Background: Nitrogen dioxide (NO2), a ubiquitous atmospheric pollutant, may enhance the asthmatic response to allergens through eosinophilic activation in the airways. However, the effect of NO2 on inflammation without allergen exposure is poorly studied.
Objectives: We investigated whether repeated peaks of NO2, at various realistic concentrations, induce changes in airway inflammation in asthmatics.
Methods: Nineteen nonsmokers with asthma were exposed at rest in a double-blind, crossover study, in randomized order, to 200 ppb NO2, 600 ppb NO2, or clean air once for 30 min on day 1 and twice for 30 min on day 2. The three series of exposures were separated by 2 weeks. The inflammatory response in sputum was measured 6 hr (day 1), 32 hr (day 2), and 48 hr (day 3) after the first exposure, and compared with baseline values measured twice 10-30 days before the first exposure.

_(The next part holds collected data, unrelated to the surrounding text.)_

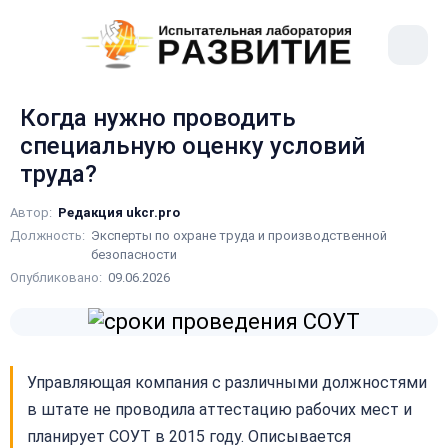
рыть
Меню
ное
сайта
ню
Когда нужно проводить
специальную оценку условий
труда?
Автор:
Редакция ukcr.pro
Должность:
Эксперты по охране труда и производственной
безопасности
Опубликовано:
09.06.2026
Управляющая компания с различными должностями
в штате не проводила аттестацию рабочих мест и
планирует СОУТ в 2015 году. Описывается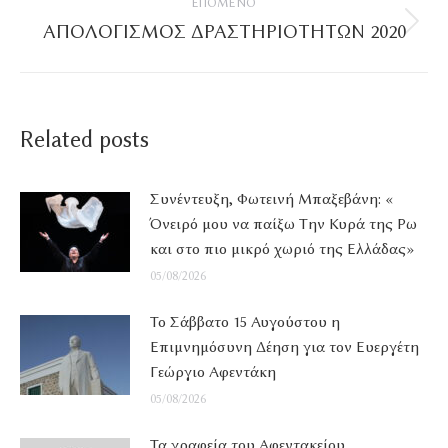
ΕΠΌΜΕΝΟ
ΑΠΟΛΟΓΙΣΜΟΣ ΔΡΑΣΤΗΡΙΟΤΗΤΩΝ 2020
Επόμενο
άρθρο
Related posts
Συνέντευξη, Φωτεινή Μπαξεβάνη: «
Όνειρό μου να παίξω Την Κυρά της Ρω
και στο πιο μικρό χωριό της Ελλάδας»
05/08/2026
Το Σάββατο 15 Αυγούστου η
Επιμνημόσυνη Δέηση για τον Ευεργέτη
Γεώργιο Αφεντάκη
05/08/2026
Τα γραφεία του Αφεντακείου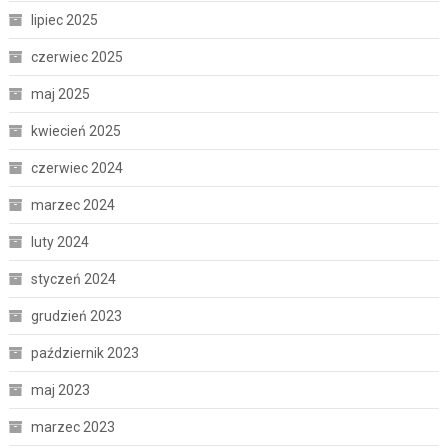
lipiec 2025
czerwiec 2025
maj 2025
kwiecień 2025
czerwiec 2024
marzec 2024
luty 2024
styczeń 2024
grudzień 2023
październik 2023
maj 2023
marzec 2023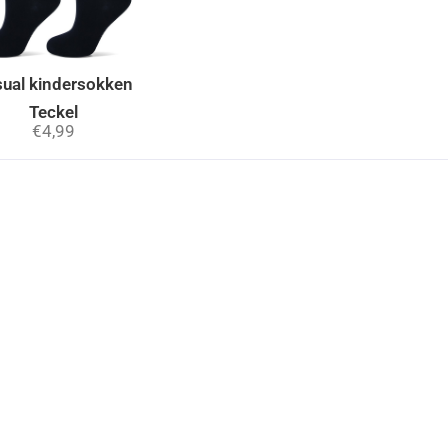
ual kindersokken
Teckel
€
4,99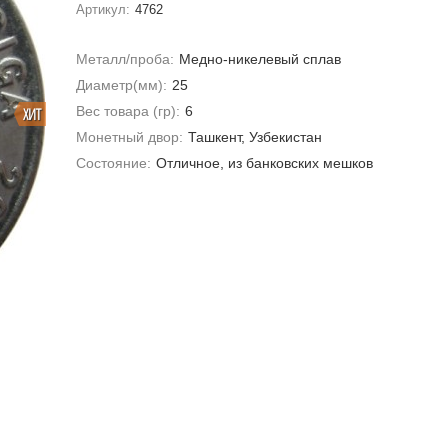
Артикул:
4762
Металл/проба:
Медно-никелевый сплав
Диаметр(мм):
25
Вес товара (гр):
6
ХИТ
Монетный двор:
Ташкент, Узбекистан
Состояние:
Отличное, из банковских мешков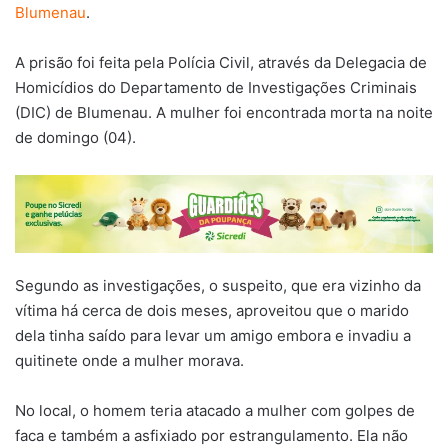
Blumenau
.
A prisão foi feita pela Polícia Civil, através da Delegacia de
Homicídios do Departamento de Investigações Criminais
(DIC) de Blumenau. A mulher foi encontrada morta na noite
de domingo (04).
Segundo as investigações, o suspeito, que era vizinho da
vítima há cerca de dois meses, aproveitou que o marido
dela tinha saído para levar um amigo embora e invadiu a
quitinete onde a mulher morava.
No local, o homem teria atacado a mulher com golpes de
faca e também a asfixiado por estrangulamento. Ela não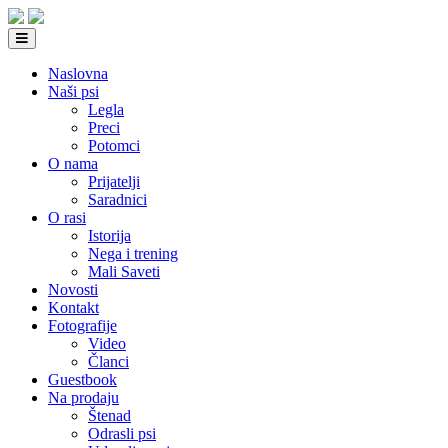
Naslovna
Naši psi
Legla
Preci
Potomci
O nama
Prijatelji
Saradnici
O rasi
Istorija
Nega i trening
Mali Saveti
Novosti
Kontakt
Fotografije
Video
Članci
Guestbook
Na prodaju
Štenad
Odrasli psi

Results: Compared with baseline measurements, the percentage of eosinophils in sputum increased by 57% after exposure to 600 ppb NO2 (p = 0.003) but did not change significantly after exposure to 200 ppb. The slope of the association between the percentage of eosinophils and NO2 exposure level was significant (p = 0.04). Eosinophil cationic protein in sputum was highly correlated with eosinophil count and increased significantly after exposure to 600 ppb NO2 (p = 0.001). Lung function, which was assessed daily, was not affected by NO2 exposure.
Conclusions: We observed that repeated peak exposures of NO2 performed without allergen exposure were associated with airway eosinophilic inflammation in asthmatics in a dose-related manner.